▸ What you should do
Which lines of the records below contain the string "close"? Report each of them.

▸ Materials provided

- Opening Delimiter -

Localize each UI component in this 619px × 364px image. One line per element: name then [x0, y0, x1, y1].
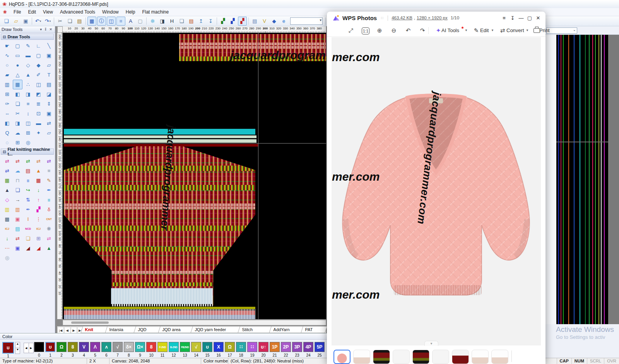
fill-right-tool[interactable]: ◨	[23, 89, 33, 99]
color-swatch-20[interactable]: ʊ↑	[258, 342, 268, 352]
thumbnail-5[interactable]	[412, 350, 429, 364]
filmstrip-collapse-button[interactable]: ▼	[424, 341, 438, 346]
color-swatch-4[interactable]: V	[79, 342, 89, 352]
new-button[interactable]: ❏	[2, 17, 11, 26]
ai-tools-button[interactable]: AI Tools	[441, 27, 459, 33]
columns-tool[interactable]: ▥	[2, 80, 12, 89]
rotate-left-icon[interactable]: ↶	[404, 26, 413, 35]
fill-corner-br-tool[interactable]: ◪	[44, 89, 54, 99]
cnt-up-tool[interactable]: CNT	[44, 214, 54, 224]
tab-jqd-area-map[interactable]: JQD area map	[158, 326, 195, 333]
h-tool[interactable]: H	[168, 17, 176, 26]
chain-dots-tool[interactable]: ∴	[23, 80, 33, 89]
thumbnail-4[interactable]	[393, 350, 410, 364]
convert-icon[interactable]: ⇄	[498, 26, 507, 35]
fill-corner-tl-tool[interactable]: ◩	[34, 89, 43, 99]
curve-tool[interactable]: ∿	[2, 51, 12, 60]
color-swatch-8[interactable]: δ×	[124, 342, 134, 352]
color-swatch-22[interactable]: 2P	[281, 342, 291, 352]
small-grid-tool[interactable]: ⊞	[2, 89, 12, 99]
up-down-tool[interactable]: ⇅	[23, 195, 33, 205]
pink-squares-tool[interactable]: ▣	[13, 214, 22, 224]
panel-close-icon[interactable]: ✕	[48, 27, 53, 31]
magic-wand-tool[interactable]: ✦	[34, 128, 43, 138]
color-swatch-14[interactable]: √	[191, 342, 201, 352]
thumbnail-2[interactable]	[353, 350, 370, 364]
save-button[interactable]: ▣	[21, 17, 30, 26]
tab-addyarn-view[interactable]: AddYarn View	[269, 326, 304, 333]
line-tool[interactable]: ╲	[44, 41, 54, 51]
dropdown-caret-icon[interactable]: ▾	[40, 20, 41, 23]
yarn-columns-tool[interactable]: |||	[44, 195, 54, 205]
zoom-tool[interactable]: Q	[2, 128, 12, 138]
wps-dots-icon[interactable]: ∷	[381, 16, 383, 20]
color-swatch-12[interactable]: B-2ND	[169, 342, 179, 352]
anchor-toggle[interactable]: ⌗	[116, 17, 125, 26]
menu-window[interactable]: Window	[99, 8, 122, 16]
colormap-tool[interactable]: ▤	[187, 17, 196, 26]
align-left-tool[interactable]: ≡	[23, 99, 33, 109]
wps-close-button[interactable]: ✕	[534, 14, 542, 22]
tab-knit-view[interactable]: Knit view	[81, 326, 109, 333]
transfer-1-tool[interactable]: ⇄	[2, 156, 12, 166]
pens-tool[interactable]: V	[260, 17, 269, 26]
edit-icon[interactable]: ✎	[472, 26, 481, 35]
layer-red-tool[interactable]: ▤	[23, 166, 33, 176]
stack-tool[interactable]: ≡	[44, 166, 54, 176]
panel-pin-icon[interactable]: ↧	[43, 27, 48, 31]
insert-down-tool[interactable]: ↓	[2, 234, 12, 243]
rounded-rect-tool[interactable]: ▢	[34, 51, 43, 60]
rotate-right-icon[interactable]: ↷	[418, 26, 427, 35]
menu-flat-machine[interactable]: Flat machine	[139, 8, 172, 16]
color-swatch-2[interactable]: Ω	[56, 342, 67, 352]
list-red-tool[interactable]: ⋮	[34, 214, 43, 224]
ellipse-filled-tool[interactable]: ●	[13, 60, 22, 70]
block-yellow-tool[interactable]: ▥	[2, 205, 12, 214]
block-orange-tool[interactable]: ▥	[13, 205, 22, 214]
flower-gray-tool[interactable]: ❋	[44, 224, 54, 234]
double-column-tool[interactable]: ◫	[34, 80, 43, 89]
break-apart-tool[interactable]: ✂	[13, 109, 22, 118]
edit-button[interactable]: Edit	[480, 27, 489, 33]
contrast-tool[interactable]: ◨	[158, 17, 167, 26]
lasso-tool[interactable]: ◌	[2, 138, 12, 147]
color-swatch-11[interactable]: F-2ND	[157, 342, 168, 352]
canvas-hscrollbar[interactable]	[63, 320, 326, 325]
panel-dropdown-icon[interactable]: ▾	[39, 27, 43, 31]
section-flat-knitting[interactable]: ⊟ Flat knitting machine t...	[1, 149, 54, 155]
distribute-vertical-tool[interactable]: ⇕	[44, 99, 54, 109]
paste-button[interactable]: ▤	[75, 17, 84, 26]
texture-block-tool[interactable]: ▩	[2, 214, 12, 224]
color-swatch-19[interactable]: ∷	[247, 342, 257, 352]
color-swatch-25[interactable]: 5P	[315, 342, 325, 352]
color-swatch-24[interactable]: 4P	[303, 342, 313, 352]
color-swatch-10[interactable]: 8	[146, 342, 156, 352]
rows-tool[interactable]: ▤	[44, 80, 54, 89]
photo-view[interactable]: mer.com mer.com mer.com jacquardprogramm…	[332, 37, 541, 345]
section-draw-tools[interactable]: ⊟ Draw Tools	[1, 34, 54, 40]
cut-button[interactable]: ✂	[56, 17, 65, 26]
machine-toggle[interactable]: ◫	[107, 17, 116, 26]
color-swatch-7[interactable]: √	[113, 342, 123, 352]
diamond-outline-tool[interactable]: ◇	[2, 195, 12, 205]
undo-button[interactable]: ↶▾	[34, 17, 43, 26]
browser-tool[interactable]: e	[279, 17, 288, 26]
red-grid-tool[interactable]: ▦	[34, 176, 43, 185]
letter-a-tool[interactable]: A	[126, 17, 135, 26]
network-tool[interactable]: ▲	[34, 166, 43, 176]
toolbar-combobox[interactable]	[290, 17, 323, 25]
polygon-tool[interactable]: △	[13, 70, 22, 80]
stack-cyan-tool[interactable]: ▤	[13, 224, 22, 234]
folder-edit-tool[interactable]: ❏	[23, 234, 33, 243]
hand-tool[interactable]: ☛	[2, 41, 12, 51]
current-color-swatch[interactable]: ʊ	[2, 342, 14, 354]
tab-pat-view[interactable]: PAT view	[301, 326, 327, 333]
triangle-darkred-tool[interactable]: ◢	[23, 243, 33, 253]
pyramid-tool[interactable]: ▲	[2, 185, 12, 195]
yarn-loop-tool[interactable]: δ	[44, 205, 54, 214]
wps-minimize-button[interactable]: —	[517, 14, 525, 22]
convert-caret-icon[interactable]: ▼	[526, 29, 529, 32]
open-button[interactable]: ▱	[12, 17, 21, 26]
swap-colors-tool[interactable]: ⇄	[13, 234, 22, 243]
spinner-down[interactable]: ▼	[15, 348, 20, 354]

- Closing Delimiter -

▸ Solution to the problem
panel-close-icon[interactable]: ✕	[48, 27, 53, 31]
wps-close-button[interactable]: ✕	[534, 14, 542, 22]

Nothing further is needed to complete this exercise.